- [Exercise description]
In the entries below, begin at the line that has "PRENUMERERA PÅ VÅRT NYHETSBREV", stop after the line that has "Copyright © 2", and output those lines exactly with no pictures.

- [Extracted material]
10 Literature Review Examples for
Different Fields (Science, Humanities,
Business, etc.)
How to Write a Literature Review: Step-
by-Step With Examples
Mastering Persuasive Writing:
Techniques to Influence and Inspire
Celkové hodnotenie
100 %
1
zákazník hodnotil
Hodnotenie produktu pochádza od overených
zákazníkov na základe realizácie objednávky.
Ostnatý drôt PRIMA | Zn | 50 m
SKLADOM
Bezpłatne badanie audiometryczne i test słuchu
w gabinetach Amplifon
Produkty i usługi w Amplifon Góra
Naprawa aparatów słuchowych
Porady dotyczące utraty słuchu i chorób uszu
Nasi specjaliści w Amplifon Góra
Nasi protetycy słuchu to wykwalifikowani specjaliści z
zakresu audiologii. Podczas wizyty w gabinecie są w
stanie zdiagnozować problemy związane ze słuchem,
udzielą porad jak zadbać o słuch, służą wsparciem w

* * *

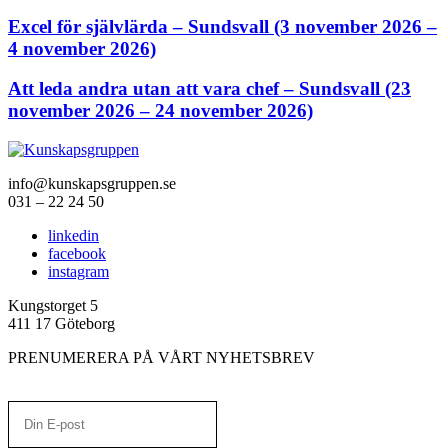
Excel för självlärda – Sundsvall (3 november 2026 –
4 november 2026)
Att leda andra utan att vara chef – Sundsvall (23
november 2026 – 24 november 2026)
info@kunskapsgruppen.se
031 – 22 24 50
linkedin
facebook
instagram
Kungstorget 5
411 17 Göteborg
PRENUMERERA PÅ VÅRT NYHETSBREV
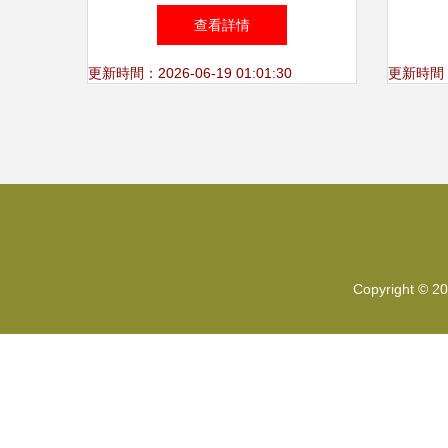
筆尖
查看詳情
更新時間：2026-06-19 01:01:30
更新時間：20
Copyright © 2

- [Response box]
PRENUMERERA PÅ VÅRT NYHETSBREV
筆尖
查看詳情
更新時間：2026-06-19 01:01:30
更新時間：20
Copyright © 2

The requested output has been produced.